Major's Hill Park is a park in downtown Ottawa, Ontario. The park stands above the Rideau Canal at the point where it enters the Ottawa River. The parliament buildings can be seen across the canal to the west, to the north of the park is the National Gallery of Canada, and to the east are the United States embassy and the Byward Market. To the south is the Chateau Laurier hotel, built on land that was once part of the park.
The neighbourhood surrounding the park was once home to those who constructed the canal. In particular, the area that is now the park was the official residence of the Superintending Engineer of the Rideau Canal, Lieutenant-Colonel John By until he returned to England in 1832. The hill was known at the time as "Colonel's Hill". By was replaced in 1832 by Captain Daniel Bolton who took up residence in By's house. In 1838 Bolton was promoted to Major. By the time he left the Bytown in 1843, the hill had become known as Major's Hill. Commemorative plaques and a statue of Lieutenant-Colonel By, Major Bolton and their successors were erected in Major's Hill Park.
The residence was destroyed by fire on October 5, 1848, though ruins survive to today. The use of the area as a residence means that the park has remained a green space since the early days of Ottawa. It is now managed by the National Capital Commission, which has placed historical information in the northwest corner of the park.
Due to its central location, Major's Hill Park is frequented all year round. It is frequently used as a venue for events, and is central to Ottawa's civic Canada Day celebrations. A more recent addition to the calendar is the annual 'B In The Park', which precedes the Glengarry Highland Games. Pipe bands and highland dancers from all over the world perform. It is presented by the Sons of Scotland Pipe Band of Ottawa, which claims to be Canada's oldest continuous civilian pipe band.
Evolution of the park
An 1834 view of the canal locks. Colonel's Hill, with numerous trees, and Colonel By's residence are at the left of the image.
Major's Hill and the locks in 1861; the lockmaster's house (partially visible on the right side of the image) was demolished when Major's Hill became a park in 1876.

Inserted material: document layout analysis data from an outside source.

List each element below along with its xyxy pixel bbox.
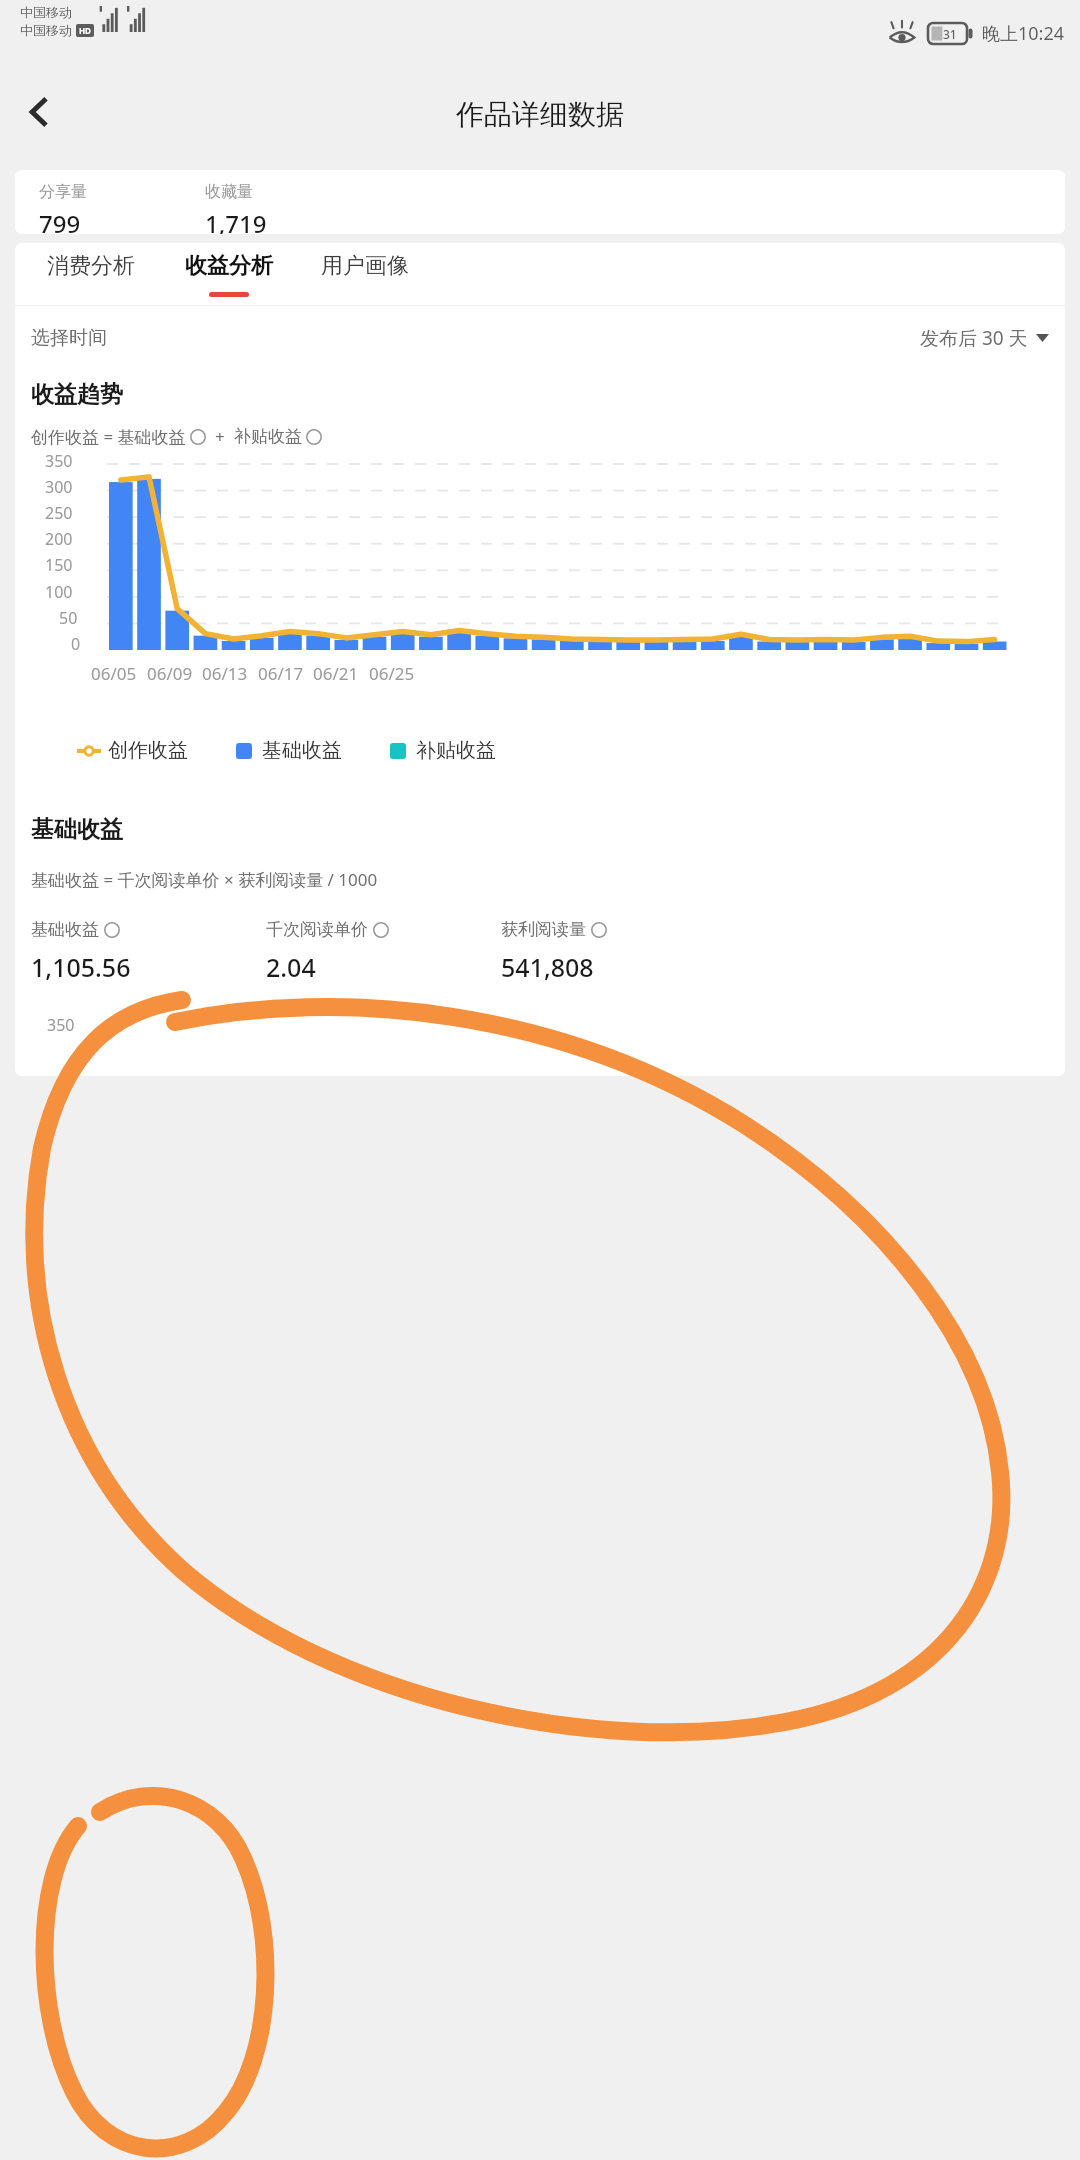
staticText: 2.04: [266, 950, 316, 984]
staticText: HD: [79, 25, 91, 36]
staticText: 收益趋势: [31, 380, 123, 409]
staticText: 选择时间: [31, 326, 107, 350]
staticText: 06/05: [91, 662, 137, 685]
staticText: 收藏量: [205, 182, 253, 202]
staticText: 消费分析: [47, 252, 135, 280]
staticText: 799: [39, 207, 81, 234]
staticText: 用户画像: [321, 252, 409, 280]
staticText: 千次阅读单价: [266, 919, 368, 940]
staticText: 作品详细数据: [456, 97, 624, 132]
button[interactable]: 分享量: [15, 170, 1065, 234]
staticText: 基础收益 = 千次阅读单价 × 获利阅读量 / 1000: [31, 868, 378, 891]
button[interactable]: 消费分析: [47, 243, 135, 305]
button[interactable]: 用户画像: [321, 243, 409, 305]
staticText: 1,719: [205, 207, 267, 234]
staticText: 06/25: [369, 662, 415, 685]
staticText: 06/09: [147, 662, 193, 685]
staticText: 分享量: [39, 182, 87, 202]
staticText: 收益分析: [185, 252, 273, 280]
staticText: 100: [45, 581, 73, 603]
staticText: 基础收益: [31, 919, 99, 940]
staticText: 补贴收益: [234, 426, 302, 447]
staticText: 300: [45, 476, 73, 498]
staticText: 350: [47, 1014, 75, 1036]
staticText: 350: [45, 450, 73, 472]
staticText: 1,105.56: [31, 950, 131, 984]
staticText: 中国移动: [20, 22, 72, 38]
staticText: 基础收益: [262, 738, 342, 763]
staticText: 补贴收益: [416, 738, 496, 763]
staticText: 发布后 30 天: [920, 325, 1028, 351]
staticText: 200: [45, 528, 73, 550]
staticText: 150: [45, 554, 73, 576]
staticText: 0: [71, 633, 81, 655]
staticText: 250: [45, 502, 73, 524]
staticText: 31: [943, 26, 957, 42]
button[interactable]: Back: [12, 84, 68, 140]
staticText: +: [215, 425, 225, 448]
staticText: 创作收益 = 基础收益: [31, 425, 186, 448]
staticText: 获利阅读量: [501, 919, 586, 940]
staticText: 基础收益: [31, 815, 123, 844]
staticText: 541,808: [501, 950, 594, 984]
staticText: 06/13: [202, 662, 248, 685]
staticText: 06/21: [313, 662, 359, 685]
staticText: 晚上10:24: [982, 21, 1065, 46]
staticText: 50: [59, 607, 78, 629]
button[interactable]: 收益分析: [185, 243, 273, 305]
staticText: 创作收益: [108, 738, 188, 763]
button[interactable]: 选择时间: [31, 306, 1049, 370]
staticText: 06/17: [258, 662, 304, 685]
staticText: 中国移动: [20, 4, 72, 20]
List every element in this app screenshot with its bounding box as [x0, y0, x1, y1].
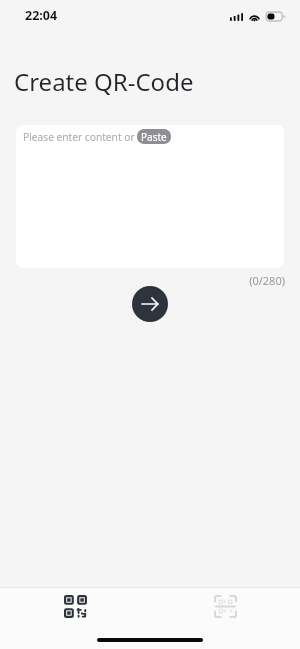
button[interactable]: Please enter content or: [16, 125, 284, 268]
staticText: 22:04: [25, 7, 58, 24]
button[interactable]: Generate: [132, 286, 168, 322]
button[interactable]: Paste: [137, 129, 171, 144]
button[interactable]: Create QR code: [0, 588, 150, 625]
staticText: Paste: [141, 130, 167, 144]
button[interactable]: Scan QR code: [150, 588, 300, 625]
staticText: Create QR-Code: [14, 65, 194, 98]
staticText: (0/280): [0, 273, 285, 288]
staticText: Please enter content or: [23, 130, 135, 144]
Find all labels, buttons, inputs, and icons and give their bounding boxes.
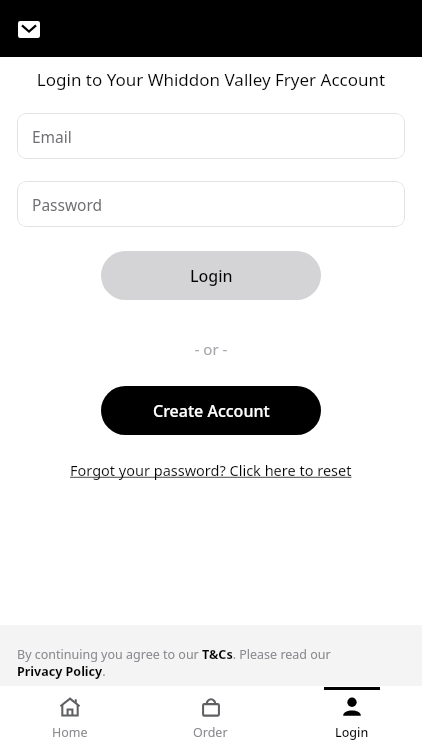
staticText: Login xyxy=(190,265,233,287)
staticText: - or - xyxy=(0,339,422,359)
button[interactable]: Login xyxy=(101,251,321,300)
button[interactable]: Create Account xyxy=(101,386,321,435)
button[interactable]: Messages xyxy=(12,12,46,46)
staticText: Create Account xyxy=(153,400,270,422)
staticText: Home xyxy=(52,724,88,741)
staticText: Email xyxy=(32,126,72,147)
staticText: Password xyxy=(32,194,103,215)
staticText: Login xyxy=(335,724,369,741)
staticText: Login to Your Whiddon Valley Fryer Accou… xyxy=(0,68,422,91)
button[interactable]: Forgot your password? Click here to rese… xyxy=(64,457,358,483)
button[interactable]: Password xyxy=(17,181,405,227)
button[interactable]: Login xyxy=(281,686,422,750)
button[interactable]: Home xyxy=(0,686,140,750)
staticText: Forgot your password? Click here to rese… xyxy=(70,460,352,480)
button[interactable]: Order xyxy=(140,686,281,750)
staticText: Order xyxy=(193,724,228,741)
staticText: By continuing you agree to our T&Cs. Ple… xyxy=(17,646,376,680)
button[interactable]: Email xyxy=(17,113,405,159)
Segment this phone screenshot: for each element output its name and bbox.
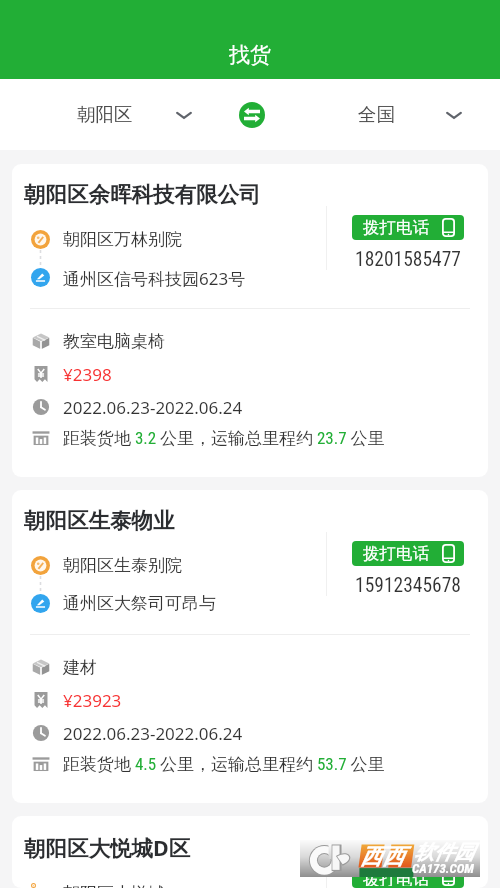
staticText: 2022.06.23-2022.06.24 — [63, 722, 243, 744]
staticText: 朝阳区生泰别院 — [63, 555, 182, 576]
staticText: 2022.06.23-2022.06.24 — [63, 396, 243, 418]
staticText: 朝阳区 — [77, 103, 133, 126]
staticText: CA173.COM — [412, 861, 474, 876]
staticText: 朝阳区余晖科技有限公司 — [24, 181, 261, 208]
button[interactable]: 全国 — [358, 103, 463, 126]
button[interactable]: 朝阳区生泰物业 — [12, 490, 488, 803]
staticText: 距装货地 4.5 公里，运输总里程约 53.7 公里 — [63, 754, 385, 775]
button[interactable]: Swap locations — [239, 102, 265, 128]
button[interactable]: 朝阳区 — [77, 103, 193, 126]
staticText: 朝阳区生泰物业 — [24, 507, 175, 534]
staticText: 朝阳区万林别院 — [63, 229, 182, 250]
staticText: 拨打电话 — [363, 217, 429, 238]
button[interactable]: 朝阳区大悦城D区 — [12, 816, 488, 888]
staticText: 15912345678 — [355, 574, 461, 597]
staticText: 建材 — [63, 657, 97, 678]
staticText: ¥23923 — [63, 689, 122, 711]
button[interactable]: 拨打电话 — [352, 215, 464, 240]
button[interactable]: 拨打电话 — [352, 867, 464, 888]
button[interactable]: 朝阳区余晖科技有限公司 — [12, 164, 488, 477]
staticText: 拨打电话 — [363, 869, 429, 886]
staticText: 通州区信号科技园623号 — [63, 267, 246, 288]
staticText: 教室电脑桌椅 — [63, 331, 165, 352]
staticText: 拨打电话 — [363, 543, 429, 564]
staticText: ¥2398 — [63, 363, 112, 385]
staticText: 朝阳区大悦城D区 — [24, 833, 191, 862]
staticText: 通州区大祭司可昂与 — [63, 593, 216, 614]
staticText: 18201585477 — [355, 248, 461, 271]
staticText: 全国 — [358, 103, 395, 126]
button[interactable]: 拨打电话 — [352, 541, 464, 566]
staticText: 西西 — [360, 843, 404, 871]
staticText: 找货 — [229, 42, 271, 68]
staticText: 朝阳区大悦城 — [63, 883, 165, 888]
staticText: 软件园 — [414, 840, 474, 865]
staticText: 距装货地 3.2 公里，运输总里程约 23.7 公里 — [63, 428, 385, 449]
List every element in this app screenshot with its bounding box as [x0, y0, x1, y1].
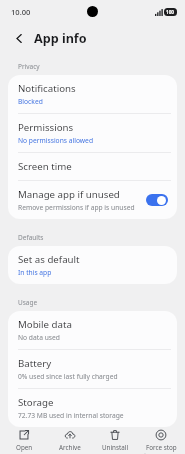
staticText: Set as default [18, 253, 80, 266]
staticText: Manage app if unused [18, 188, 120, 201]
staticText: In this app [18, 268, 52, 277]
staticText: Storage [18, 396, 54, 409]
button[interactable]: Notifications [8, 75, 177, 113]
staticText: 10.00 [11, 7, 31, 17]
button[interactable]: Permissions [8, 114, 177, 152]
staticText: Uninstall [102, 443, 129, 452]
staticText: Archive [59, 443, 81, 452]
button[interactable]: Open [2, 428, 46, 453]
staticText: Battery [18, 357, 52, 370]
button[interactable]: Set as default [8, 246, 177, 284]
staticText: 100 [166, 9, 175, 15]
button[interactable]: Manage app if unused [146, 194, 168, 206]
button[interactable]: Force stop [139, 428, 183, 453]
staticText: Open [16, 443, 33, 452]
staticText: No permissions allowed [18, 136, 93, 145]
staticText: No data used [18, 333, 60, 342]
staticText: App info [34, 30, 87, 47]
staticText: Screen time [18, 160, 72, 173]
staticText: Defaults [18, 233, 44, 242]
button[interactable]: Back [9, 28, 29, 48]
button[interactable]: Manage app if unused [8, 181, 177, 219]
staticText: Usage [18, 298, 38, 307]
button[interactable]: Uninstall [93, 428, 137, 453]
staticText: 0% used since last fully charged [18, 372, 118, 381]
button[interactable]: Battery [8, 350, 177, 388]
button[interactable]: Mobile data [8, 311, 177, 349]
button[interactable]: Storage [8, 389, 177, 427]
staticText: Mobile data [18, 318, 72, 331]
button[interactable]: Archive [48, 428, 92, 453]
staticText: Permissions [18, 121, 74, 134]
staticText: 72.73 MB used in internal storage [18, 411, 124, 420]
staticText: Force stop [146, 443, 177, 452]
staticText: Privacy [18, 62, 40, 71]
staticText: Remove permissions if app is unused [18, 203, 135, 212]
button[interactable]: Screen time [8, 153, 177, 180]
staticText: Notifications [18, 82, 76, 95]
staticText: Blocked [18, 97, 43, 106]
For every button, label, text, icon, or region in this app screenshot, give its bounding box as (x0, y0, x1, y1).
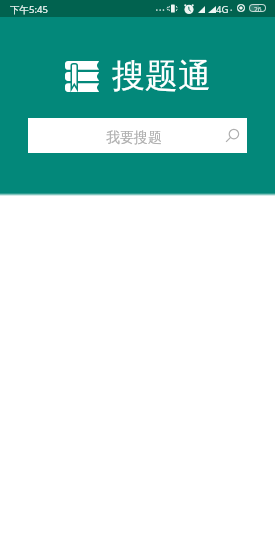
staticText: 我要搜题 (106, 129, 162, 147)
staticText: 4G (216, 3, 229, 16)
staticText: 26 (254, 5, 262, 11)
button[interactable]: 我要搜题 (28, 118, 247, 153)
other: App logo (65, 61, 99, 92)
staticText: 搜题通 (112, 55, 211, 97)
button[interactable]: Search (224, 128, 240, 144)
staticText: 下午5:45 (10, 3, 48, 16)
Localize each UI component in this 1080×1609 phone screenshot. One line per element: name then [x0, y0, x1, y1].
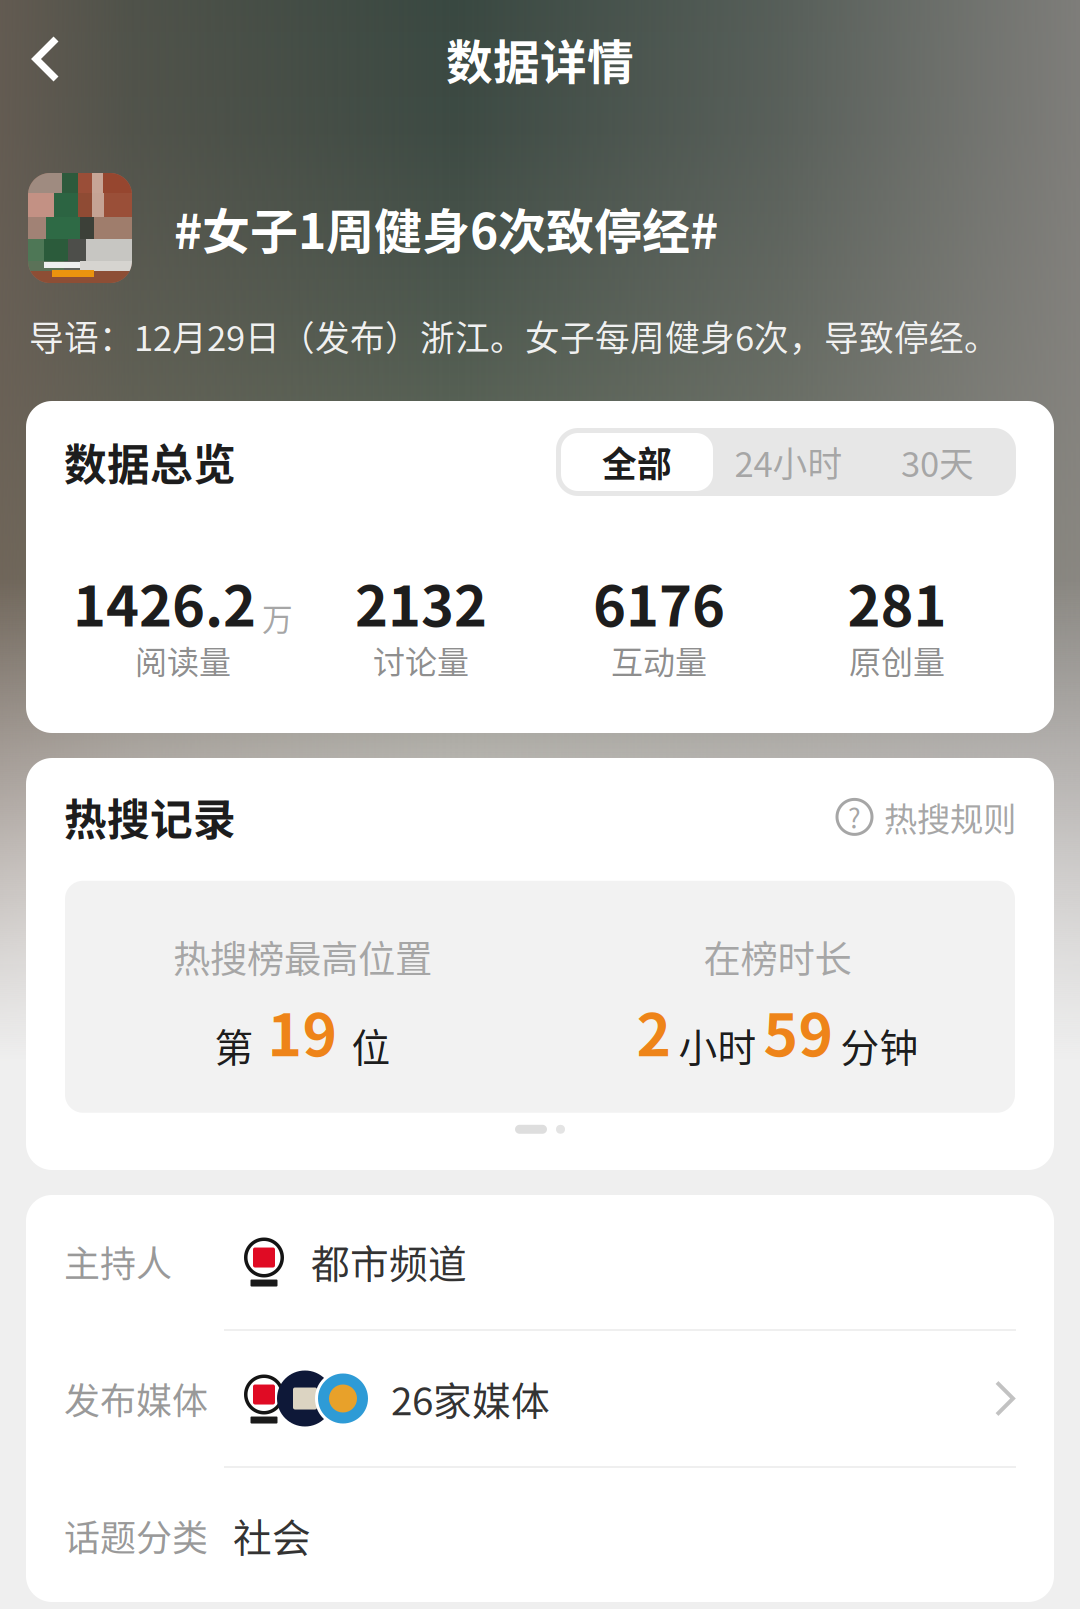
staticText: 分钟 — [840, 1017, 918, 1073]
staticText: 59 — [764, 988, 834, 1073]
button[interactable]: ? — [837, 793, 1016, 841]
staticText: 全部 — [602, 437, 672, 487]
staticText: 281 — [848, 562, 946, 643]
staticText: 2 — [636, 988, 672, 1073]
staticText: 社会 — [233, 1508, 311, 1564]
button[interactable]: 发布媒体 — [64, 1331, 1016, 1466]
staticText: 导语：12月29日（发布）浙江。女子每周健身6次，导致停经。 — [29, 311, 999, 361]
staticText: 发布媒体 — [64, 1372, 208, 1424]
staticText: 互动量 — [611, 637, 707, 683]
staticText: 原创量 — [849, 637, 945, 683]
staticText: 热搜记录 — [64, 786, 236, 848]
button[interactable]: Back — [0, 13, 92, 105]
staticText: 主持人 — [64, 1235, 172, 1288]
staticText: 万 — [262, 595, 293, 640]
staticText: 1426.2 — [73, 562, 256, 643]
staticText: 热搜规则 — [884, 793, 1016, 841]
staticText: ? — [848, 798, 861, 836]
staticText: 在榜时长 — [704, 930, 852, 984]
staticText: 24小时 — [734, 437, 842, 487]
staticText: 26家媒体 — [391, 1370, 550, 1426]
staticText: 数据总览 — [64, 431, 236, 493]
staticText: 19 — [268, 988, 338, 1073]
staticText: 热搜榜最高位置 — [173, 930, 432, 984]
staticText: 讨论量 — [373, 637, 469, 683]
button[interactable]: 30天 — [864, 433, 1011, 491]
staticText: 6176 — [593, 562, 725, 643]
staticText: 都市频道 — [311, 1234, 467, 1290]
staticText: 2132 — [355, 562, 487, 643]
staticText: 第 — [214, 1017, 254, 1073]
button[interactable]: 24小时 — [713, 433, 864, 491]
staticText: 数据详情 — [446, 25, 634, 93]
button[interactable]: 全部 — [561, 433, 713, 491]
staticText: 话题分类 — [64, 1509, 208, 1562]
staticText: 位 — [352, 1017, 390, 1073]
staticText: 小时 — [678, 1017, 756, 1073]
staticText: #女子1周健身6次致停经# — [174, 193, 718, 263]
staticText: 30天 — [901, 437, 974, 487]
staticText: 阅读量 — [135, 637, 231, 683]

View of the south end of Major's Hill from Parliament Hill, circa 1860s; by this time, trees were cleared from all but the northern portion of Major's Hill.
Aerial view from 1920; the federal government had permitted the construction of the Château Laurier on the south end of Major's Hill in 1909-12.
By 1938, Major's Hill had been developed as a well-manicured urban park.
Since 1988, the north end of Major's Hill has been framed by the new National Gallery of Canada building.